» Aim of the task
Nothing but the data below, returned exactly, should appear in the answer.
BEGIN Raw data
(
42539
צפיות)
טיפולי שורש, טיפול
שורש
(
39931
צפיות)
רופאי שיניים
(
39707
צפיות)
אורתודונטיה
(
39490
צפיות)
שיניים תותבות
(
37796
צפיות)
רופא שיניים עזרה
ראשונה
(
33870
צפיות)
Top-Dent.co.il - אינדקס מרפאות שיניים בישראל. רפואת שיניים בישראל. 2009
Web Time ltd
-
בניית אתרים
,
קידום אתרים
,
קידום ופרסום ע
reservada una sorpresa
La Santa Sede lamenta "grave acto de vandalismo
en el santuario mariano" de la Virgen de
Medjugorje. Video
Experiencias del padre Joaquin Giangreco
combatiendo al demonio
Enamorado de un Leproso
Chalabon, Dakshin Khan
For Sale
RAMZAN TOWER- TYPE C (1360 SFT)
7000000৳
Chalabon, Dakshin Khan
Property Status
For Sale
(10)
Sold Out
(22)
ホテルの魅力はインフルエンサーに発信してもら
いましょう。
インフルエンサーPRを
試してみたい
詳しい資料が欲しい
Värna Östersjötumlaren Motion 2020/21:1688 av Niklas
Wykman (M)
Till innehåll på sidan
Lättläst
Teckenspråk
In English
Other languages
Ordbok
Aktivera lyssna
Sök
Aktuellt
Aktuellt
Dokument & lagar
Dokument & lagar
END Raw data
» Solution to the exercise
(
42539
צפיות)
טיפולי שורש, טיפול
שורש
(
39931
צפיות)
רופאי שיניים
(
39707
צפיות)
אורתודונטיה
(
39490
צפיות)
שיניים תותבות
(
37796
צפיות)
רופא שיניים עזרה
ראשונה
(
33870
צפיות)
Top-Dent.co.il - אינדקס מרפאות שיניים בישראל. רפואת שיניים בישראל. 2009
Web Time ltd
-
בניית אתרים
,
קידום אתרים
,
קידום ופרסום ע
reservada una sorpresa
La Santa Sede lamenta "grave acto de vandalismo
en el santuario mariano" de la Virgen de
Medjugorje. Video
Experiencias del padre Joaquin Giangreco
combatiendo al demonio
Enamorado de un Leproso
Chalabon, Dakshin Khan
For Sale
RAMZAN TOWER- TYPE C (1360 SFT)
7000000৳
Chalabon, Dakshin Khan
Property Status
For Sale
(10)
Sold Out
(22)
ホテルの魅力はインフルエンサーに発信してもら
いましょう。
インフルエンサーPRを
試してみたい
詳しい資料が欲しい
Värna Östersjötumlaren Motion 2020/21:1688 av Niklas
Wykman (M)
Till innehåll på sidan
Lättläst
Teckenspråk
In English
Other languages
Ordbok
Aktivera lyssna
Sök
Aktuellt
Aktuellt
Dokument & lagar
Dokument & lagar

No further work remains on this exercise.